On the BLK MKT website and Instagram account, you’ll find potential buyers staking their claim on pieces in the comments—or trying to convince the first buyers to resell. The founders have worked with fashion stylist and consultant Shiona Turini to provide prop rentals and set designs for Issa Rae’s Insecure, bringing black vintage to modern pop culture. They have also collaborated on a museum loan program, joined pop-ups, and participated in music festival activations.

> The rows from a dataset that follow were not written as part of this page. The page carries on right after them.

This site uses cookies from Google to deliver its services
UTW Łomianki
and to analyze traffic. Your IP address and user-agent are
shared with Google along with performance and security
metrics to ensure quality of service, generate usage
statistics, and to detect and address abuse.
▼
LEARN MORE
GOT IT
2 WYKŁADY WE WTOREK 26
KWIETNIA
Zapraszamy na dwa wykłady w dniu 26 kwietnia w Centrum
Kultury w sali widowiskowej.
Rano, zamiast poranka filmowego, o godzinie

A collection of James Baldwin memorabilia

Courtesy BLK MKT Vintage

Shopping for records

Courtesy BLK MKT Vintage

Handy and Stewart say their increased visibility in the antique and vintage world has also led to moments of camaraderie—and big wins. Now that the founders have gained some recognition, people come to BLK MKT stoop sales with “bags [full of items] or boxes of vinyl records” that they might otherwise have thrown out after a loved one died. In terms of their colleagues, one seller moved Handy to tears by giving her the very last NAACP float sign he had in stock. Another time, an older white woman who greeted her with “You sell black stuff, right?” (an anxiety-inducing introduction) only to reveal two signed, original photos of Muhammad Ali when he was still called Cassius Clay. The images had outlived a fire in the photographer’s home and the older woman thought Handy might be interested in acquiring them.

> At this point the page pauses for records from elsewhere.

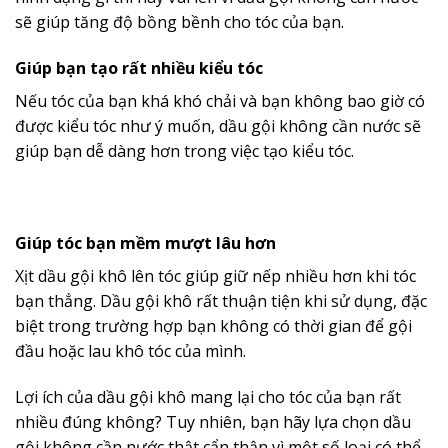
sẽ giúp tăng độ bồng bềnh cho tóc của bạn.
Giúp bạn tạo rất nhiều kiểu tóc
Nếu tóc của bạn khá khó chải và bạn không bao giờ có
được kiểu tóc như ý muốn, dầu gội không cần nước sẽ
giúp bạn dễ dàng hơn trong việc tạo kiểu tóc.
Giúp tóc bạn mềm mượt lâu hơn
Xịt dầu gội khô lên tóc giúp giữ nếp nhiều hơn khi tóc
bạn thẳng. Dầu gội khô rất thuận tiện khi sử dụng, đặc
biệt trong trường hợp bạn không có thời gian để gội
đầu hoặc lau khô tóc của mình.
Lợi ích của dầu gội khô mang lại cho tóc của bạn rất
nhiều đúng không? Tuy nhiên, bạn hãy lựa chọn dầu
gội không cần nước thật cẩn thận vì một số loại có thể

“Sometimes the story is not so much the actual item but what the item has survived and who helped it survive,” she says.

They hope to open their first brick-and-mortar location in Bedford-Stuyvesant, Brooklyn—the borough where they both grew up. The store will have a wall of portraits they have collected for more than five years—a visual representation of everyday, non- “exceptional” black individuals they say is rare to see “outside of a museum.”

“The store is new terrain but it was important to us because we wanted a sense of stability and permanence,” says Stewart. “That’s so important to black folks’ history throughout the diaspora. We’re providing a space that does the items justice.”

How to vintage shop on your own

Stewart and Handy have years of experience sourcing—but that doesn’t mean you can’t get in on the action. Here are their tips for shopping vintage during your own travels.

Do your research. “Before you go on a trip, find out what stores are in the area,” Stewart advises. Diversify your search language to get the best results. For example, some locations might be listed under “antiques” while others go by “vintage,” “flea,” “secondhand,” or “swap meet.” Whatever the case, build an itinerary, bring your list with you, and call ahead to confirm hours of operation.

Go early! Handy visits two or three markets in South Jersey each week and rises at 5 a.m. to make sure she doesn’t miss out on anything. She says what pushes her is “FOMOV: fear of missing out on vintage.” Getting to flea markets early can determine what you find, so she tells eager seekers to rest up and rise early.

Factor in shipping. A trip to Hyde Park Records in Chicago earlier this year resulted in Handy and Stewart shipping four boxes back to New Jersey that weighed roughly 40 pounds each. The pair spent about $1,000 on records and another few hundred dollars on shipping. “Don’t just think about the price you pay for an item but the price to get it home,” Stewart says. Check the cost of freight shipping and double-check luggage restrictions.